Wednesday, March 31, 2010

Generation Geek


At a time when comic book culture has never been more mainstream -- or more lucrative -- where’s the line between wannabe and true believer? Maisonneuve tries to answer that question.

From the story...

One thing is obvious: Fan Expo is booming. This is what Wall Street would look like if the world’s financial nexus were run by chubby men in Iron Maiden tees. And like Wall Street, Fan Expo is notorious for its cutthroat ways. Christopher Bird of Torontoist blasted Expo parent company Hobbystar’s habit of scheduling “parasitic” Fan Appreciation Days right before Toronto’s other major conventions in order “to hurt their competitor’s attendance and thus profit margin.”

Roaming the Expo, I begin narrating the whole thing in my head like the voice-over in a Werner Herzog documentary about obsessive, half-mad visionaries: Zese strangers have ambled here dressed up as ze costumed scions of a disposable culture. Yet beyond ze fanaticism, zere is a secret beauty. A delicate madness which zese foolish dreamers dare give full expression to…and so on.
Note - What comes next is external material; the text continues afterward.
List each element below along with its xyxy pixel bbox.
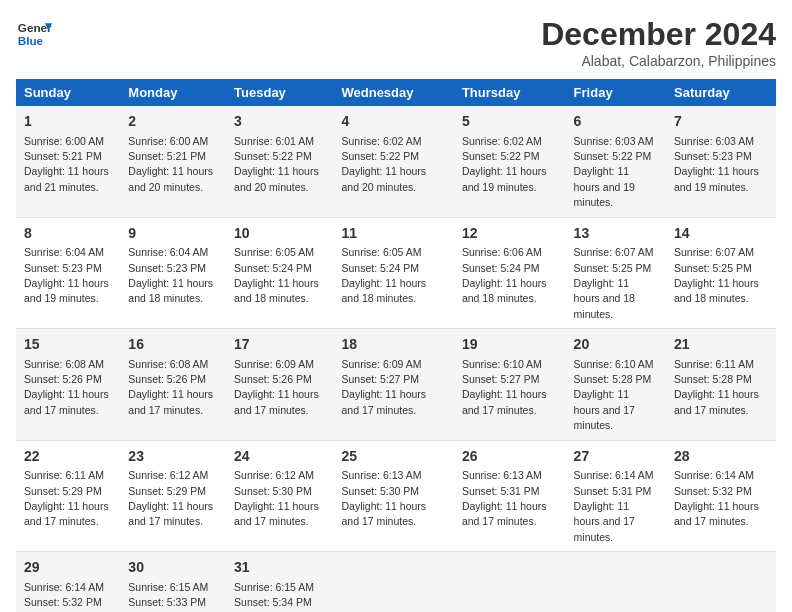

But that kind of condescending bombast is unfair. There’s nothing disposable about this culture—Superman and Captain America will endure long after Werner Herzog is just another name on some “Intro to Film Studies” syllabus. There is no delicate madness and no secret beauty either. There are just snaking lines of people (mostly under thirty, mostly men) in the plaid-shirt-and-faded-jean uniform of the contemporary twentysomething everyman. It’s this attendee I’m most interested in: the schlub unconcerned with costumes, but deadly serious about comics.

IT'S HARD TO PINPOINT the precise moment of geekery’s mainstream emergence, but I’d suggest it was 1984, when the stars of the comedy Revenge of the Nerds stole the frat boys’ girlfriends and became campus kings.